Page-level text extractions
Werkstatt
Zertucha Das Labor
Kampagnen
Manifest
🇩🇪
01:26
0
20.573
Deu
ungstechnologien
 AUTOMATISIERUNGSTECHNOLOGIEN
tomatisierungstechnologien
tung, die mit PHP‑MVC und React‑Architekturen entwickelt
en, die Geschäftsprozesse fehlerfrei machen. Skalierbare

#### What you are asked to do:
From the first line down to the last, give the records again exactly.

#### Completed task:
Werkstatt
Zertucha Das Labor
Kampagnen
Manifest
🇩🇪
01:26
0
20.573
Deu
ungstechnologien
 AUTOMATISIERUNGSTECHNOLOGIEN
tomatisierungstechnologien
tung, die mit PHP‑MVC und React‑Architekturen entwickelt
en, die Geschäftsprozesse fehlerfrei machen. Skalierbare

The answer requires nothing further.